Three Mexican journalists in the states of Oaxaca, Veracruz and Guanajuato have been killed in the span of a week.

“We are appalled by all these murders of journalists in Mexico…Three deaths in a week – when will the violence stop?” said Lucie Morillon, program director of Reporters Without Borders (RSF).

Radio journalist Filadelfo Sánchez Sarmiento was fatally shot outside the offices of La Favorita 103.3FM in Oaxaca on July 2.

Two people were waiting for Sánchez Sarmiento to leave his office in Miahuatlán de Porfirio Díaz around 9:30 AM when the attack happened, according to Proceso. They fired seven shots, three of which hit the journalist, Periodistas en Riesgo reported.

Proceso reported that attorneys, investigators and specialists were investigating the case and had established a search of the immediate area around the site of the killing just after it happened.

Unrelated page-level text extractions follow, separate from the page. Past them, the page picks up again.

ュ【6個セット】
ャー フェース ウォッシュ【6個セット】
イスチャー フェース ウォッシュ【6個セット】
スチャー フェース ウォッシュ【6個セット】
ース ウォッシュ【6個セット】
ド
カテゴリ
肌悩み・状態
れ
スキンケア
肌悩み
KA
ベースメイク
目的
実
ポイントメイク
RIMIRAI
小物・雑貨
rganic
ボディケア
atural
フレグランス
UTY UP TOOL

Sánchez Sarmiento had received death threats for some time, including at the office, by telephone or on Facebook and WhatsApp, but they had become more constant recently, according to Imparcial Oaxaca. The newspaper reported that the journalist told his coworkers, “I’m afraid, be careful, they say they will bring me down.”

“This crime must not become one of the dozens of unsolved journalist murders in Mexico, which has one of the worst impunity rates in the world,” said Carlos Lauría, the Committee to Protect Journalists’ senior Americas program coordinator.

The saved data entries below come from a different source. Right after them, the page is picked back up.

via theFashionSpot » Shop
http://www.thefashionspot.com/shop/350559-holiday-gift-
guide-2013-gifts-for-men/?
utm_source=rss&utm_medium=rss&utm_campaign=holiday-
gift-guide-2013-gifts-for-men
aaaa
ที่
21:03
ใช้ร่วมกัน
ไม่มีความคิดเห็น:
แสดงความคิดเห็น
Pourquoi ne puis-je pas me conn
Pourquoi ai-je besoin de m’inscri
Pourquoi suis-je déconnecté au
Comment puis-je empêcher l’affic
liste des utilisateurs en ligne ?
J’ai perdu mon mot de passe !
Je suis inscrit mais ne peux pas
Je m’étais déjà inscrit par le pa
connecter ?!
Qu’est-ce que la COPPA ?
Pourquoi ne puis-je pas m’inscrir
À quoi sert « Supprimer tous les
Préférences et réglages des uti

In Veracruz, the body of Juan Mendoza Delgado, director of news portal Escribiendo la Verdad, was found on July 1 after he disappeared the previous day.

Mendoza Delgado also worked as a taxi driver, according to the State Commission for the Care and Protection of Journalists (CEAPP for its acronym in Spanish). The journalist’s family did not hear from him after he left for his driving shift on June 30.

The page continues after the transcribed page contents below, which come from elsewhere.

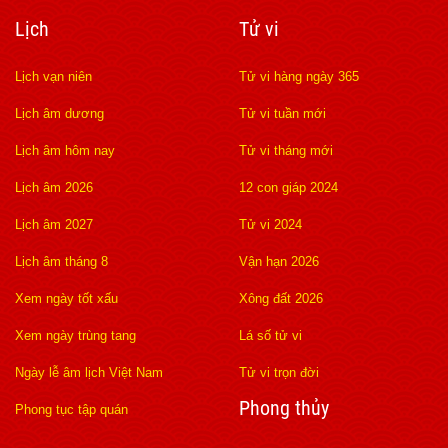
Lịch
Tử vi
Lịch vạn niên
Tử vi hàng ngày 365
Lịch âm dương
Tử vi tuần mới
Lịch âm hôm nay
Tử vi tháng mới
Lịch âm 2026
12 con giáp 2024
Lịch âm 2027
Tử vi 2024
Lịch âm tháng 8
Vận hạn 2026
Xem ngày tốt xấu
Xông đất 2026
Xem ngày trùng tang
Lá số tử vi
Ngày lễ âm lịch Việt Nam
Tử vi trọn đời
Phong thủy
Phong tục tập quán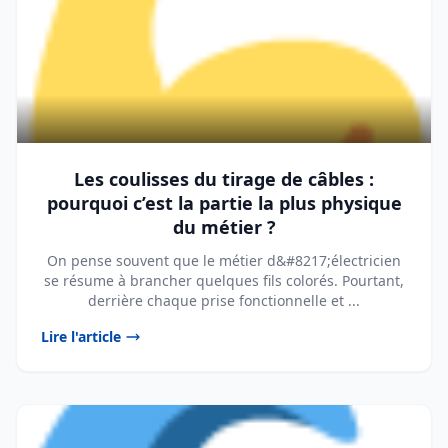
Les coulisses du tirage de câbles :
pourquoi c’est la partie la plus physique
du métier ?
On pense souvent que le métier d&#8217;électricien
se résume à brancher quelques fils colorés. Pourtant,
derrière chaque prise fonctionnelle et ...
Lire l'article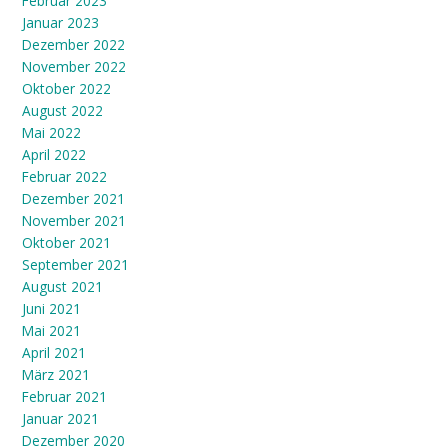
Februar 2023
Januar 2023
Dezember 2022
November 2022
Oktober 2022
August 2022
Mai 2022
April 2022
Februar 2022
Dezember 2021
November 2021
Oktober 2021
September 2021
August 2021
Juni 2021
Mai 2021
April 2021
März 2021
Februar 2021
Januar 2021
Dezember 2020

Officials said his body, with no bullet wounds or signs of torture, had apparently been run over and did not release details about where it was found. Some news outlets reported that a photo is circulating on social media showing the body of a deceased person, resembling the journalist, who had been tortured and was laying on the side of the highway.

Mendoza Delgado previously worked as a police reporter at newspaper El Dictamen for 16 years, according to Proceso. He then opened the online news site Escribiendo la Verdad.

And, in Guanajuato, the body of newspaper editor Gerardo Nieto Alvarez was found on June 26 with his throat cut.

According to RSF, a prosecutor “immediately ruled out any possibility of a link with [Nieto Alvarez’s] journalism. Yet, family members of the deceased journalist, who edited newspaper El Tábano, told RSF “they were convinced he was killed because of his work as a journalist.”

"More than 50 journalists have been killed or have disappeared [in Mexico] since 2007,” according to CPJ.

RSF said that three other journalists have been murdered in Mexico this year. All were in either Veracruz or Oaxaca.

The body of newspaper editor José Moisés Sánchez Cerezo was found on the side of a highway in Veracruz on January 24 after he was pulled from his home by armed individuals 22 days before.

The tortured body of Veracruz radio journalist Armando Saldaña Morales was found in Oaxaca on May 4, the site reported. Community radio director Abel Martínez Raymundo was killed on April 14 after leaving a station in the same state.

Mexico ranked 7th worldwide on CPJ’s 2014 Global Impunity Index, which tracks legal prosecution in cases of murders of journalists.